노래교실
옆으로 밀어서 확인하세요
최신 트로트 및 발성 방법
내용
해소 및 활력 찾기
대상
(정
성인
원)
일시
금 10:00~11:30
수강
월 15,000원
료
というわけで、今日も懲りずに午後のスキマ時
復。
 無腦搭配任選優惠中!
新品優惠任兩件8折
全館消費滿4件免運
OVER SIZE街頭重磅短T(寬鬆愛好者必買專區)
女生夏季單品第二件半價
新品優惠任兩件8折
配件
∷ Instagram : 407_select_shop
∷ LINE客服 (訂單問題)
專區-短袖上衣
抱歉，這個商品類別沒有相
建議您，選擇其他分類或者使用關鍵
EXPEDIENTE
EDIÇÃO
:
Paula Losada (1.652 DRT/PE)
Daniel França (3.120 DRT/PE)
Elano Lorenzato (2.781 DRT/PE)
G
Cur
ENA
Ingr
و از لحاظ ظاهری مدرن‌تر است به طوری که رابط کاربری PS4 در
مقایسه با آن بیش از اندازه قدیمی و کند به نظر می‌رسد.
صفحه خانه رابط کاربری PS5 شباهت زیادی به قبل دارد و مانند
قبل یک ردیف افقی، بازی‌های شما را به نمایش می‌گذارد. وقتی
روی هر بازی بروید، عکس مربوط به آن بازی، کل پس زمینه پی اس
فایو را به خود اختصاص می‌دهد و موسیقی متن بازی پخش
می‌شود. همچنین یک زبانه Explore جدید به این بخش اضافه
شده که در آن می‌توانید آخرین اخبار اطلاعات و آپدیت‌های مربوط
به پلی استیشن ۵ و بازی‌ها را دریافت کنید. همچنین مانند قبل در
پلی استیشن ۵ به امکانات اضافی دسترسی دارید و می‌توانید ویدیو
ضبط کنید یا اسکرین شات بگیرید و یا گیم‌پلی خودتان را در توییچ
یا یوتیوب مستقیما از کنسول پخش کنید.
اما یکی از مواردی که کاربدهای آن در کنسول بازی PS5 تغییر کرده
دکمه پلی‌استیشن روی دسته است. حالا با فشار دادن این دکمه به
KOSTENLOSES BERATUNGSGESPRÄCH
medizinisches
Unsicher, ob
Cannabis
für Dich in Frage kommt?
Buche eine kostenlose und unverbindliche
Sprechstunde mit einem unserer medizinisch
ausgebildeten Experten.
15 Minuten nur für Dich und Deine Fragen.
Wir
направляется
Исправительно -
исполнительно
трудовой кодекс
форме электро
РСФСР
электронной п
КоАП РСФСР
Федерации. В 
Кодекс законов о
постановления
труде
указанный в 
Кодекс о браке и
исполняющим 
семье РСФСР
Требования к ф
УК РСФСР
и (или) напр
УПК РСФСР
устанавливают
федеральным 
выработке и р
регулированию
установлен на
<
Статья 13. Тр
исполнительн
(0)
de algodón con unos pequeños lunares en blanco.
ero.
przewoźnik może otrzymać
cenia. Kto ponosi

- - - - - - -

### Task to carry out
Repeat each entry above, matching every line exactly.

### Result of the exercise
노래교실
옆으로 밀어서 확인하세요
최신 트로트 및 발성 방법
내용
해소 및 활력 찾기
대상
(정
성인
원)
일시
금 10:00~11:30
수강
월 15,000원
료
というわけで、今日も懲りずに午後のスキマ時
復。
 無腦搭配任選優惠中!
新品優惠任兩件8折
全館消費滿4件免運
OVER SIZE街頭重磅短T(寬鬆愛好者必買專區)
女生夏季單品第二件半價
新品優惠任兩件8折
配件
∷ Instagram : 407_select_shop
∷ LINE客服 (訂單問題)
專區-短袖上衣
抱歉，這個商品類別沒有相
建議您，選擇其他分類或者使用關鍵
EXPEDIENTE
EDIÇÃO
:
Paula Losada (1.652 DRT/PE)
Daniel França (3.120 DRT/PE)
Elano Lorenzato (2.781 DRT/PE)
G
Cur
ENA
Ingr
و از لحاظ ظاهری مدرن‌تر است به طوری که رابط کاربری PS4 در
مقایسه با آن بیش از اندازه قدیمی و کند به نظر می‌رسد.
صفحه خانه رابط کاربری PS5 شباهت زیادی به قبل دارد و مانند
قبل یک ردیف افقی، بازی‌های شما را به نمایش می‌گذارد. وقتی
روی هر بازی بروید، عکس مربوط به آن بازی، کل پس زمینه پی اس
فایو را به خود اختصاص می‌دهد و موسیقی متن بازی پخش
می‌شود. همچنین یک زبانه Explore جدید به این بخش اضافه
شده که در آن می‌توانید آخرین اخبار اطلاعات و آپدیت‌های مربوط
به پلی استیشن ۵ و بازی‌ها را دریافت کنید. همچنین مانند قبل در
پلی استیشن ۵ به امکانات اضافی دسترسی دارید و می‌توانید ویدیو
ضبط کنید یا اسکرین شات بگیرید و یا گیم‌پلی خودتان را در توییچ
یا یوتیوب مستقیما از کنسول پخش کنید.
اما یکی از مواردی که کاربدهای آن در کنسول بازی PS5 تغییر کرده
دکمه پلی‌استیشن روی دسته است. حالا با فشار دادن این دکمه به
KOSTENLOSES BERATUNGSGESPRÄCH
medizinisches
Unsicher, ob
Cannabis
für Dich in Frage kommt?
Buche eine kostenlose und unverbindliche
Sprechstunde mit einem unserer medizinisch
ausgebildeten Experten.
15 Minuten nur für Dich und Deine Fragen.
Wir
направляется
Исправительно -
исполнительно
трудовой кодекс
форме электро
РСФСР
электронной п
КоАП РСФСР
Федерации. В 
Кодекс законов о
постановления
труде
указанный в 
Кодекс о браке и
исполняющим 
семье РСФСР
Требования к ф
УК РСФСР
и (или) напр
УПК РСФСР
устанавливают
федеральным 
выработке и р
регулированию
установлен на
<
Статья 13. Тр
исполнительн
(0)
de algodón con unos pequeños lunares en blanco.
ero.
przewoźnik może otrzymać
cenia. Kto ponosi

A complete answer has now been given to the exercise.